> INPUT DATA

********************

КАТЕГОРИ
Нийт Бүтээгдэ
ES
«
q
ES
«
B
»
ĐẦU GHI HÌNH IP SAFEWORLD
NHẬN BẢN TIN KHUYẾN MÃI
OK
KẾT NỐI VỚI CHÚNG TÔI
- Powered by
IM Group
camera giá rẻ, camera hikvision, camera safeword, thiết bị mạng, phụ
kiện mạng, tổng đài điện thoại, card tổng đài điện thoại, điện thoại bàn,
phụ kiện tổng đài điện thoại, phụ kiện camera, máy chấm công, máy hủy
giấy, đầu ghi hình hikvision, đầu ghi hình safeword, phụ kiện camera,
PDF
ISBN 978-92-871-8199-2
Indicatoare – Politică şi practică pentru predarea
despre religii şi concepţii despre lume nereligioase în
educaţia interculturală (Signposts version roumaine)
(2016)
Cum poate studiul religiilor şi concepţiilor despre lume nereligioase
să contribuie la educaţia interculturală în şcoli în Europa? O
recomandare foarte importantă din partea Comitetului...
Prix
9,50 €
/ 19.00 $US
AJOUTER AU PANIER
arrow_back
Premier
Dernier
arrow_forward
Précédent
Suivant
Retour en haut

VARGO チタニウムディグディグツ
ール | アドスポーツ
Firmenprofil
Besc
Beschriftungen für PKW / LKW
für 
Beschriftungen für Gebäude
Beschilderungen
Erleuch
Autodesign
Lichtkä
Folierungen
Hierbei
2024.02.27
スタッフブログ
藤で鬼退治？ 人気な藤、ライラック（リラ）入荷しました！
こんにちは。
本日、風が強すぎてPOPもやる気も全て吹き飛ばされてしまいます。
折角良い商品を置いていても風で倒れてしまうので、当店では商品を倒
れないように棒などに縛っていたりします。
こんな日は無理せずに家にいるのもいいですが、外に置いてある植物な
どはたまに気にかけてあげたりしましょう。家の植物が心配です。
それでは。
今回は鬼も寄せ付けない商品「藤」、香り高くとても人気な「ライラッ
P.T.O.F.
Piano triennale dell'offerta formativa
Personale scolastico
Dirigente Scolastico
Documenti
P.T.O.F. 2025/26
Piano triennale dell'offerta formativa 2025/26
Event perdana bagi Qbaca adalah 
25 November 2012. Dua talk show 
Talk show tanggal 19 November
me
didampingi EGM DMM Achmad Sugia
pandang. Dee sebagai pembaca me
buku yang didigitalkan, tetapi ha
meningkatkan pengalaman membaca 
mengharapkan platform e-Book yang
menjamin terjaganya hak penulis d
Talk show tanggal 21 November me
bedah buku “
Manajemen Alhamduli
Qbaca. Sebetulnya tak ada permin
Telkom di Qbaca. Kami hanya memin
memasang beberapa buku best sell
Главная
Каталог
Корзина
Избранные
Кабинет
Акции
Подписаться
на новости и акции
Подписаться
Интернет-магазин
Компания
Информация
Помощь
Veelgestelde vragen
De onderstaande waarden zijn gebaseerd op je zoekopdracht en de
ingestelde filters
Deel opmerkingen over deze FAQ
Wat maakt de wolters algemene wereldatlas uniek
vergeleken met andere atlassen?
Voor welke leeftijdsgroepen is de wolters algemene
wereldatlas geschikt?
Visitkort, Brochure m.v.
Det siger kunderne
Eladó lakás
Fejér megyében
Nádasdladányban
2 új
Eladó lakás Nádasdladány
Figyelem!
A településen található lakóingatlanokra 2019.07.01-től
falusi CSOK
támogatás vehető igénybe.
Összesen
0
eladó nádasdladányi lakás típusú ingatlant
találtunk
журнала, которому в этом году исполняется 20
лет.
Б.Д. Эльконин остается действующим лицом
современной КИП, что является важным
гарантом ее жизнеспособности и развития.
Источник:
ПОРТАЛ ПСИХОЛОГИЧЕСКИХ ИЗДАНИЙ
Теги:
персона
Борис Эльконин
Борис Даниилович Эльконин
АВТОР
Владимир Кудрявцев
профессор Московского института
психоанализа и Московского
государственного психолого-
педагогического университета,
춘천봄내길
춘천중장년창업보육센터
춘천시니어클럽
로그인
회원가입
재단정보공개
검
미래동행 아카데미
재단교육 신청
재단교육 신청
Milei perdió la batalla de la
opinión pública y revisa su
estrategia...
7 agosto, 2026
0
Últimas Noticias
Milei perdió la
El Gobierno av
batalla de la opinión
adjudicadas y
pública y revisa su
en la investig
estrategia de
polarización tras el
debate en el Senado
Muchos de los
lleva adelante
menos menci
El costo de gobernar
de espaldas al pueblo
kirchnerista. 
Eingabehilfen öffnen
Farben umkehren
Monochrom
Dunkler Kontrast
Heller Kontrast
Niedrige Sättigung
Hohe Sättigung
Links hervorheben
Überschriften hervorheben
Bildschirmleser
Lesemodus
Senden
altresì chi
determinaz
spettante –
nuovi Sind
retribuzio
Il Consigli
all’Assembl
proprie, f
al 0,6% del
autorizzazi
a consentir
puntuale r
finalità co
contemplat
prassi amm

********************

> WORK INSTRUCTIONS
Extract, exactly, the lines above that begin at the line containing "на новости и акции" and end at the final line of the records; add no other text.

> ANSWER SECTION
на новости и акции
Подписаться
Интернет-магазин
Компания
Информация
Помощь
Veelgestelde vragen
De onderstaande waarden zijn gebaseerd op je zoekopdracht en de
ingestelde filters
Deel opmerkingen over deze FAQ
Wat maakt de wolters algemene wereldatlas uniek
vergeleken met andere atlassen?
Voor welke leeftijdsgroepen is de wolters algemene
wereldatlas geschikt?
Visitkort, Brochure m.v.
Det siger kunderne
Eladó lakás
Fejér megyében
Nádasdladányban
2 új
Eladó lakás Nádasdladány
Figyelem!
A településen található lakóingatlanokra 2019.07.01-től
falusi CSOK
támogatás vehető igénybe.
Összesen
0
eladó nádasdladányi lakás típusú ingatlant
találtunk
журнала, которому в этом году исполняется 20
лет.
Б.Д. Эльконин остается действующим лицом
современной КИП, что является важным
гарантом ее жизнеспособности и развития.
Источник:
ПОРТАЛ ПСИХОЛОГИЧЕСКИХ ИЗДАНИЙ
Теги:
персона
Борис Эльконин
Борис Даниилович Эльконин
АВТОР
Владимир Кудрявцев
профессор Московского института
психоанализа и Московского
государственного психолого-
педагогического университета,
춘천봄내길
춘천중장년창업보육센터
춘천시니어클럽
로그인
회원가입
재단정보공개
검
미래동행 아카데미
재단교육 신청
재단교육 신청
Milei perdió la batalla de la
opinión pública y revisa su
estrategia...
7 agosto, 2026
0
Últimas Noticias
Milei perdió la
El Gobierno av
batalla de la opinión
adjudicadas y
pública y revisa su
en la investig
estrategia de
polarización tras el
debate en el Senado
Muchos de los
lleva adelante
menos menci
El costo de gobernar
de espaldas al pueblo
kirchnerista. 
Eingabehilfen öffnen
Farben umkehren
Monochrom
Dunkler Kontrast
Heller Kontrast
Niedrige Sättigung
Hohe Sättigung
Links hervorheben
Überschriften hervorheben
Bildschirmleser
Lesemodus
Senden
altresì chi
determinaz
spettante –
nuovi Sind
retribuzio
Il Consigli
all’Assembl
proprie, f
al 0,6% del
autorizzazi
a consentir
puntuale r
finalità co
contemplat
prassi amm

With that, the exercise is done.